• _What needs to be done_
From the entries that follow, extract each line holding the string "DAGBLAD".
#####
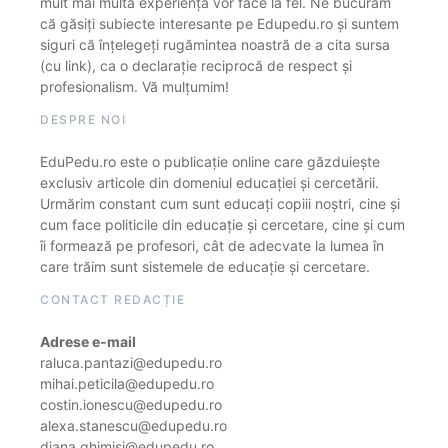
mult mai multă experiență vor face la fel. Ne bucurăm
că găsiți subiecte interesante pe Edupedu.ro și suntem
siguri că înțelegeți rugămintea noastră de a cita sursa
(cu link), ca o declarație reciprocă de respect și
profesionalism. Vă mulțumim!
DESPRE NOI
EduPedu.ro este o publicație online care găzduiește
exclusiv articole din domeniul educației și cercetării.
Urmărim constant cum sunt educați copiii noștri, cine și
cum face politicile din educație și cercetare, cine și cum
îi formează pe profesori, cât de adecvate la lumea în
care trăim sunt sistemele de educație și cercetare.
CONTACT REDACȚIE
Adrese e-mail
raluca.pantazi@edupedu.ro
mihai.peticila@edupedu.ro
costin.ionescu@edupedu.ro
alexa.stanescu@edupedu.ro
diana.ghimisi@edupedu.ro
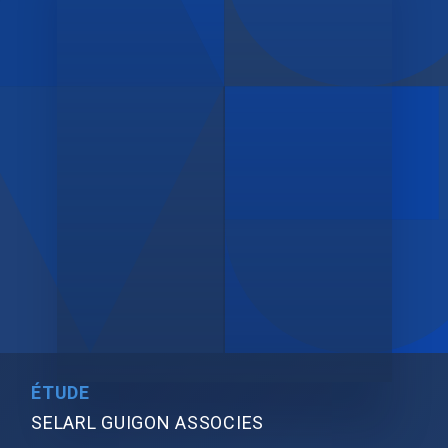
ÉTUDE
SELARL GUIGON ASSOCIES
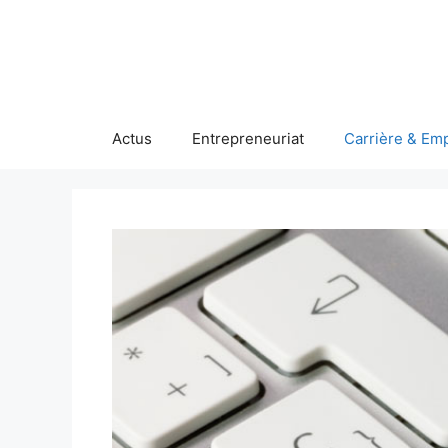
Aller
au
contenu
Actus
Entrepreneuriat
Carrière & Emp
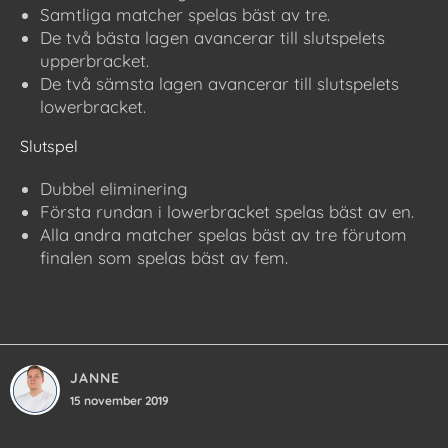
Samtliga matcher spelas bäst av tre.
De två bästa lagen avancerar till slutspelets
upperbracket.
De två sämsta lagen avancerar till slutspelets
lowerbracket.
Slutspel
Dubbel eliminering
Första rundan i lowerbracket spelas bäst av en.
Alla andra matcher spelas bäst av tre förutom
finalen som spelas bäst av fem.
JANNE
15 november 2019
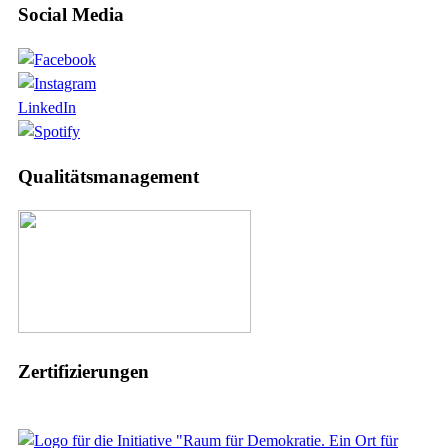
Social Media
LinkedIn
Qualitätsmanagement
Zertifizierungen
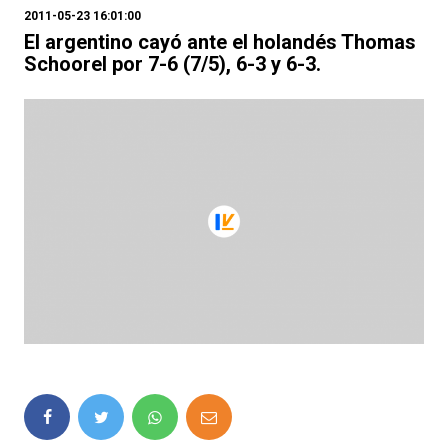
2011-05-23 16:01:00
El argentino cayó ante el holandés Thomas
Schoorel por 7-6 (7/5), 6-3 y 6-3.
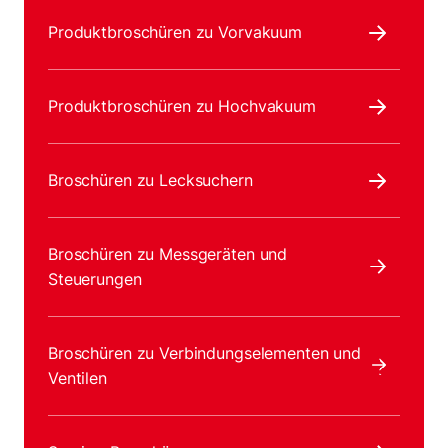
Produktbroschüren zu Vorvakuum
Produktbroschüren zu Hochvakuum
Broschüren zu Lecksuchern
Broschüren zu Messgeräten und
Steuerungen
Broschüren zu Verbindungselementen und
Ventilen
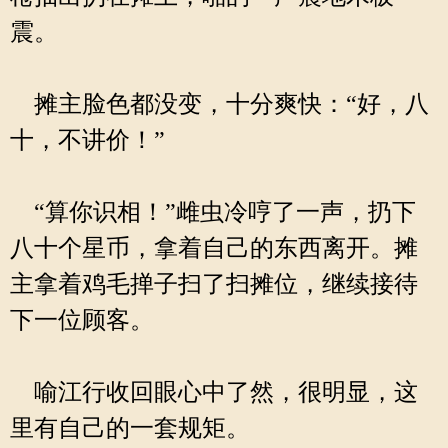
震。
摊主脸色都没变，十分爽快：“好，八
十，不讲价！”
“算你识相！”雌虫冷哼了一声，扔下
八十个星币，拿着自己的东西离开。摊
主拿着鸡毛掸子扫了扫摊位，继续接待
下一位顾客。
喻江行收回眼心中了然，很明显，这
里有自己的一套规矩。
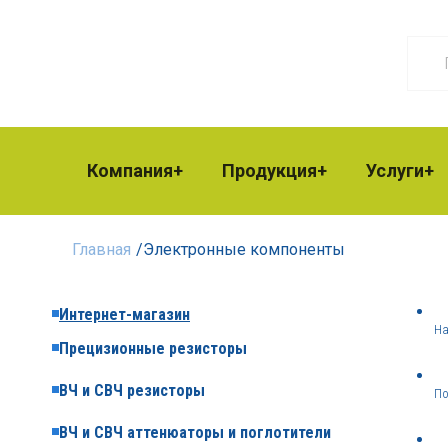
Компания
Продукция
Услуги
Главная
/
Электронные компоненты
Интернет-магазин
На
Прецизионные резисторы
ВЧ и СВЧ резисторы
По
ВЧ и СВЧ аттенюаторы и поглотители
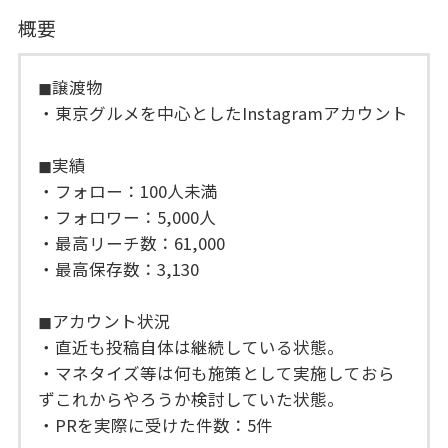
概要
◼︎譲渡物
・東京グルメを中心としたInstagramアカウント
◼︎実績
・フォロー：100人未満
・フォロワー：5,000人
・最高リーチ数：61,000
・最高保存数：3,130
◼︎アカウント状況
・直近も投稿自体は継続している状態。
・マネタイズ等は何も施策として実施しておら
ずこれからやろうか検討していた状態。
・PRを実際に受けた件数：5件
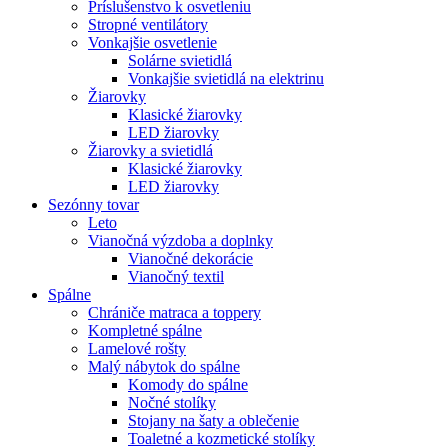
Príslušenstvo k osvetleniu
Stropné ventilátory
Vonkajšie osvetlenie
Solárne svietidlá
Vonkajšie svietidlá na elektrinu
Žiarovky
Klasické žiarovky
LED žiarovky
Žiarovky a svietidlá
Klasické žiarovky
LED žiarovky
Sezónny tovar
Leto
Vianočná výzdoba a doplnky
Vianočné dekorácie
Vianočný textil
Spálne
Chrániče matraca a toppery
Kompletné spálne
Lamelové rošty
Malý nábytok do spálne
Komody do spálne
Nočné stolíky
Stojany na šaty a oblečenie
Toaletné a kozmetické stolíky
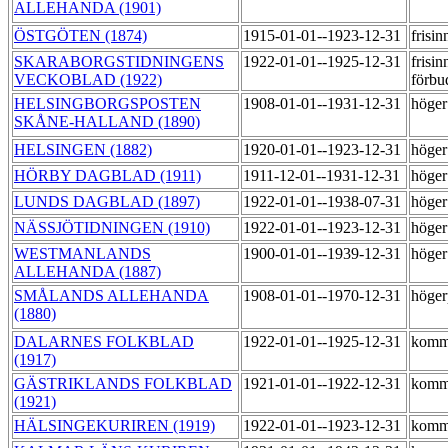
ALLEHANDA (1901)
ÖSTGÖTEN (1874)
1915-01-01--1923-12-31
frisi
SKARABORGSTIDNINGENS
1922-01-01--1925-12-31
frisin
VECKOBLAD (1922)
förbu
HELSINGBORGSPOSTEN
1908-01-01--1931-12-31
höge
SKÅNE-HALLAND (1890)
HELSINGEN (1882)
1920-01-01--1923-12-31
höge
HÖRBY DAGBLAD (1911)
1911-12-01--1931-12-31
höge
LUNDS DAGBLAD (1897)
1922-01-01--1938-07-31
höge
NÄSSJÖTIDNINGEN (1910)
1922-01-01--1923-12-31
höge
WESTMANLANDS
1900-01-01--1939-12-31
höge
ALLEHANDA (1887)
SMÅLANDS ALLEHANDA
1908-01-01--1970-12-31
höger
(1880)
DALARNES FOLKBLAD
1922-01-01--1925-12-31
komm
(1917)
GÄSTRIKLANDS FOLKBLAD
1921-01-01--1922-12-31
komm
(1921)
HÄLSINGEKURIREN (1919)
1922-01-01--1923-12-31
komm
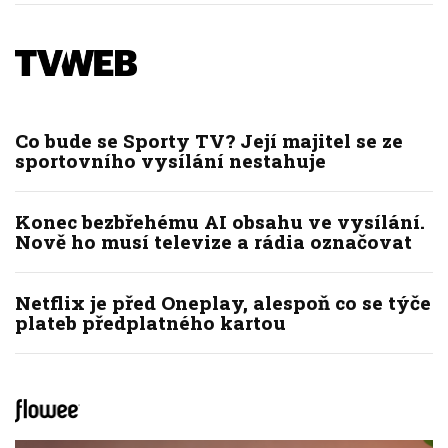
Co bude se Sporty TV? Její majitel se ze
sportovního vysílání nestahuje
Konec bezbřehému AI obsahu ve vysílání.
Nově ho musí televize a rádia označovat
Netflix je před Oneplay, alespoň co se týče
plateb předplatného kartou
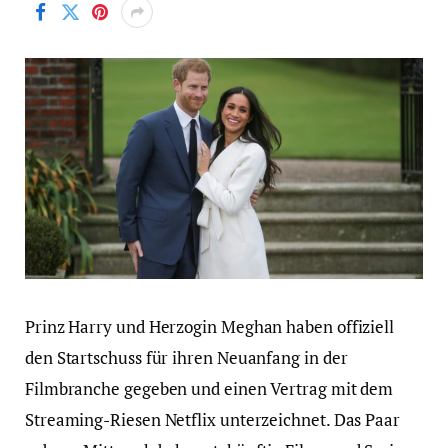
Prinz Harry und Herzogin Meghan haben offiziell
den Startschuss für ihren Neuanfang in der
Filmbranche gegeben und einen Vertrag mit dem
Streaming-Riesen Netflix unterzeichnet. Das Paar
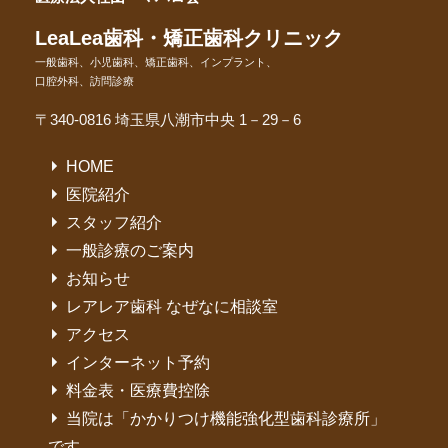
LeaLea歯科・矯正歯科クリニック
一般歯科、小児歯科、矯正歯科、インプラント、
口腔外科、訪問診療
〒340-0816 埼玉県八潮市中央 1－29－6
HOME
医院紹介
スタッフ紹介
一般診療のご案内
お知らせ
レアレア歯科 なぜなに相談室
アクセス
インターネット予約
料金表・医療費控除
当院は「かかりつけ機能強化型歯科診療所」
です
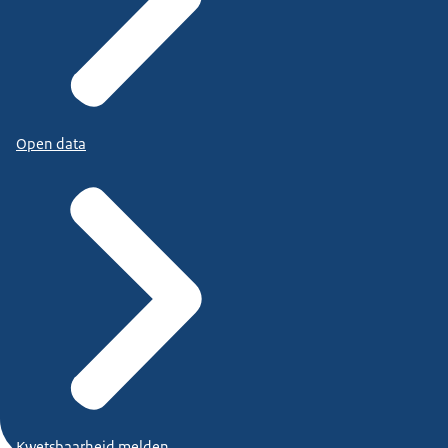
Open data
Kwetsbaarheid melden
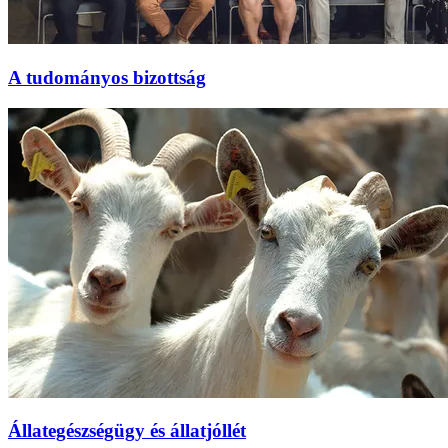
A tudományos bizottság
Állategészségügy és állatjóllét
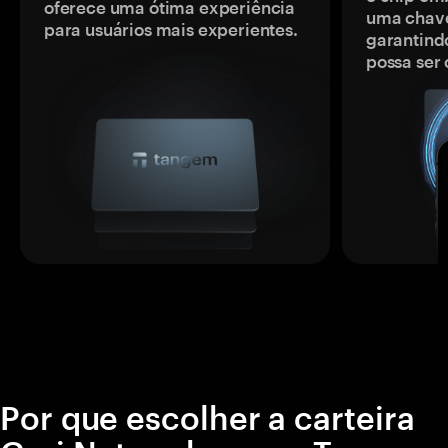
oferece uma ótima experiência
uma chave
para usuários mais experientes.
garantindo
possa ser
Por que escolher a carteira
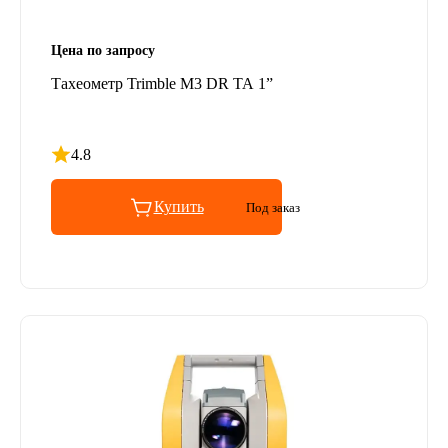
Цена по запросу
Тахеометр Trimble M3 DR TA 1”
4.8
Рейтинг 4.8 из 5
Купить
Под заказ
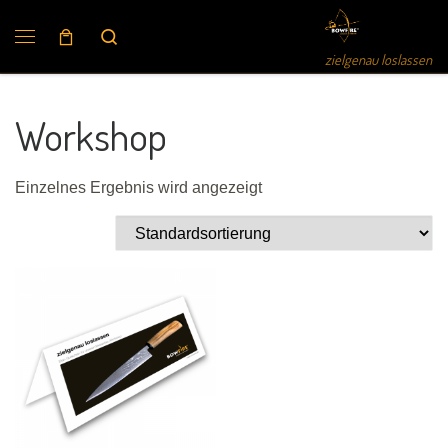
Search
zielgenau loslassen
Workshop
Einzelnes Ergebnis wird angezeigt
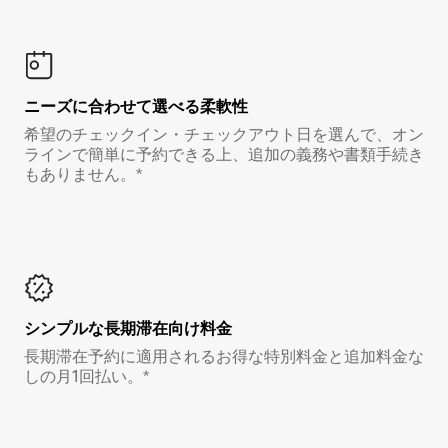
ニーズに合わせて選べる柔軟性
希望のチェックイン・チェックアウト日を選んで、オン
ラインで簡単に予約できる上、追加の義務や書類手続き
もありません。*
シンプルな長期滞在向け料金
長期滞在予約に適用されるお得な特別料金と追加料金な
しの月1回払い。*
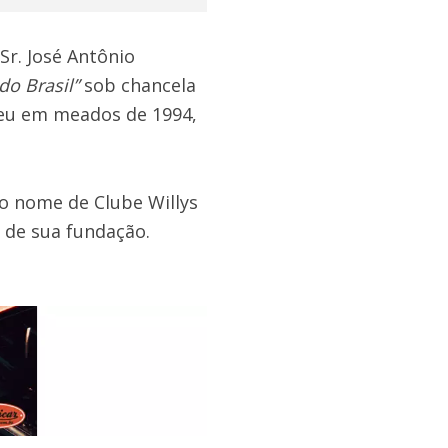
Sr. José Antônio
do Brasil”
sob chancela
ceu em meados de 1994,
o nome de Clube Willys
 de sua fundação.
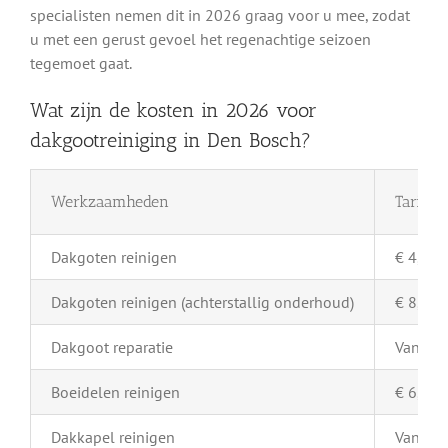
specialisten nemen dit in 2026 graag voor u mee, zodat
u met een gerust gevoel het regenachtige seizoen
tegemoet gaat.
Wat zijn de kosten in 2026 voor
dakgootreiniging in Den Bosch?
Werkzaamheden
Tarief 
Dakgoten reinigen
€ 4,- pe
Dakgoten reinigen (achterstallig onderhoud)
€ 8,- pe
Dakgoot reparatie
Vanaf €
Boeidelen reinigen
€ 6,- pe
Dakkapel reinigen
Vanaf €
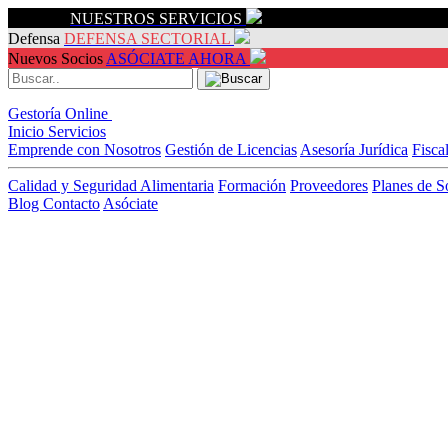
Servicios
NUESTROS SERVICIOS
Defensa
DEFENSA SECTORIAL
Nuevos Socios
ASÓCIATE AHORA
Gestoría Online
Inicio
Servicios
Emprende con Nosotros
Gestión de Licencias
Asesoría Jurídica
Fisca
Calidad y Seguridad Alimentaria
Formación
Proveedores
Planes de S
Blog
Contacto
Asóciate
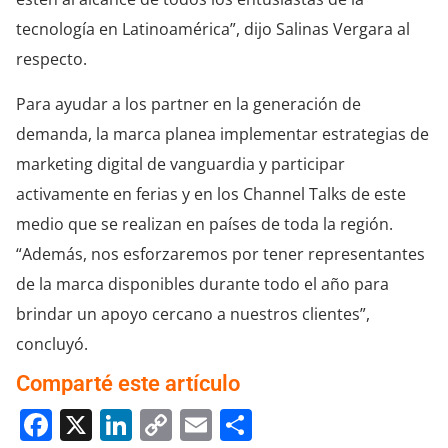
tecnología en Latinoamérica”, dijo Salinas Vergara al
respecto.
Para ayudar a los partner en la generación de
demanda, la marca planea implementar estrategias de
marketing digital de vanguardia y participar
activamente en ferias y en los Channel Talks de este
medio que se realizan en países de toda la región.
“Además, nos esforzaremos por tener representantes
de la marca disponibles durante todo el año para
brindar un apoyo cercano a nuestros clientes”,
concluyó.
Comparté este artículo
Facebook
X
LinkedIn
Copy
Email
Compartir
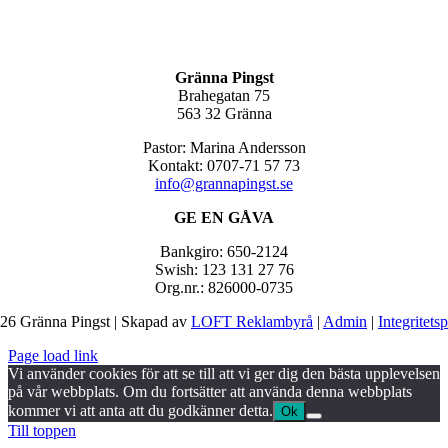
Gränna Pingst
Brahegatan 75
563 32 Gränna
Pastor: Marina Andersson
Kontakt: 0707-71 57 73
info@grannapingst.se
GE EN GÅVA
Bankgiro: 650-2124
Swish: 123 131 27 76
Org.nr.: 826000-0735
26 Gränna Pingst | Skapad av
LOFT Reklambyrå
|
Admin
|
Integritets
Page load link
Vi använder cookies för att se till att vi ger dig den bästa upplevelsen
på vår webbplats. Om du fortsätter att använda denna webbplats
kommer vi att anta att du godkänner detta.
Ok
Till toppen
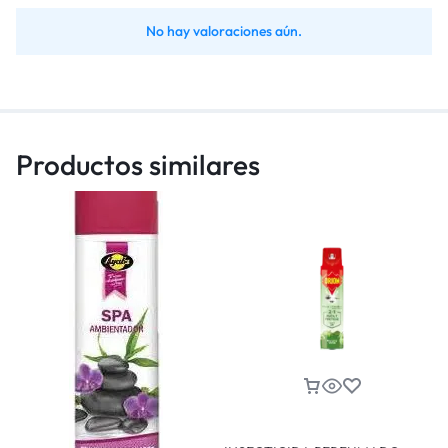
No hay valoraciones aún.
Productos similares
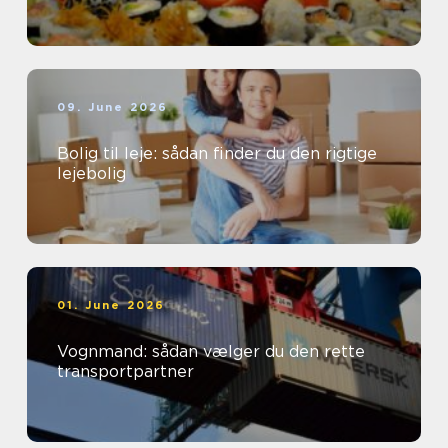
09. June 2026
Bolig til leje: sådan finder du den rigtige
lejebolig
01. June 2026
Vognmand: sådan vælger du den rette
transportpartner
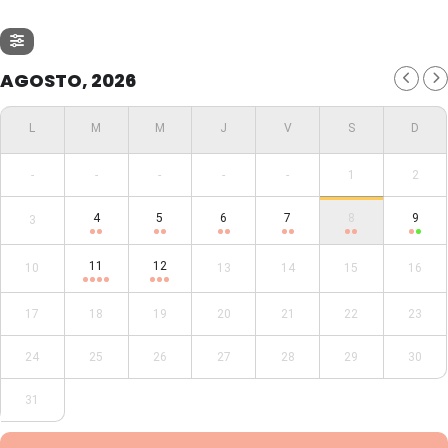
AGOSTO, 2026
-
-
-
-
-
1
2
4
5
6
7
8
9
3
11
12
10
13
14
15
16
17
18
19
20
21
22
23
24
25
26
27
28
29
30
31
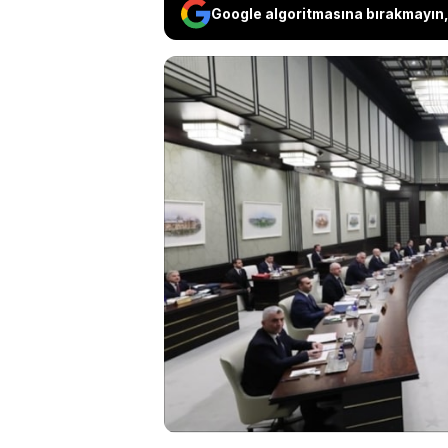
Google algoritmasına bırakmayın, 
Cumhurbaşkanı Erdoğa
gerçekleştirecek. To
yönelik düzenlemeler
toplantıda, memur ve
düşük emekli maaşınd
önemli kararların al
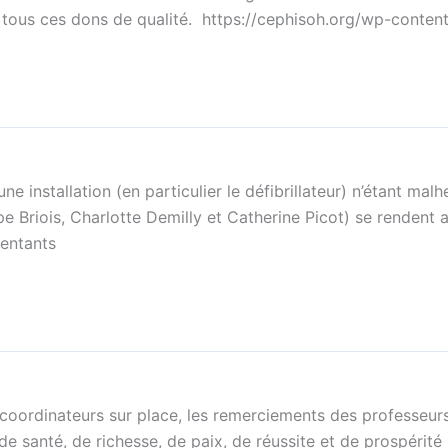
r tous ces dons de qualité. https://cephisoh.org/wp-cont
installation (en particulier le défibrillateur) n’étant malh
e Briois, Charlotte Demilly et Catherine Picot) se rendent 
sentants
coordinateurs sur place, les remerciements des professeur
e santé, de richesse, de paix, de réussite et de prospérité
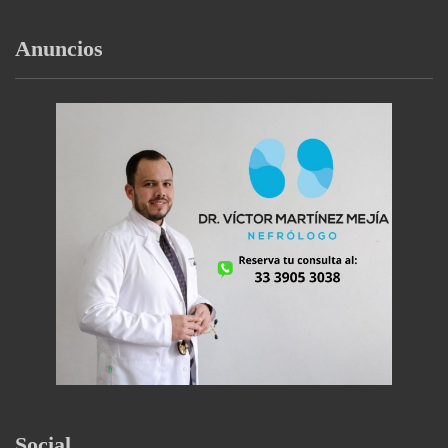
Anuncios
Social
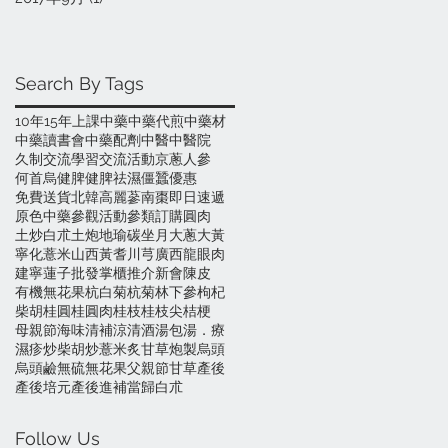
Search By Tags
10年
15年
上課
中藥
中藥代煎
中藥材
中藥讀書會
中藥配劑
中醫
中醫院
久制
交流學習
交流活動
京蔥
人參
何首烏
健脾
健脾祛濕
僵蠶
優惠
免費送貨
北韓高麗蔘
南棗
即日速遞
原色中藥
參觀活動
參類訂購
圓肉
土炒白朮
土炮
地瑜碳
坐月
大蔥
大黃
寧化薏米
山西黃耆
川芎
廣西龍眼肉
建寧蓮子
批發
掌櫃推介
新會陳皮
有機無花果
杭白菊
杭菊
林下參
枸杞
柴胡
桂圓
桂圓肉
桂枝
桂枝尖
桔梗
母親節
海味
清補涼
清酒
湯包
湯．療
濕疹
炒柴胡
炒薏米
炙甘草
炮製
烏頭
烏頭鹼
無硫
無花果
父親節
甘草
產後
產後培元
產後進補
當歸
白朮
Follow Us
#####
• _Exercise response_
HÖRBY DAGBLAD (1911)
LUNDS DAGBLAD (1897)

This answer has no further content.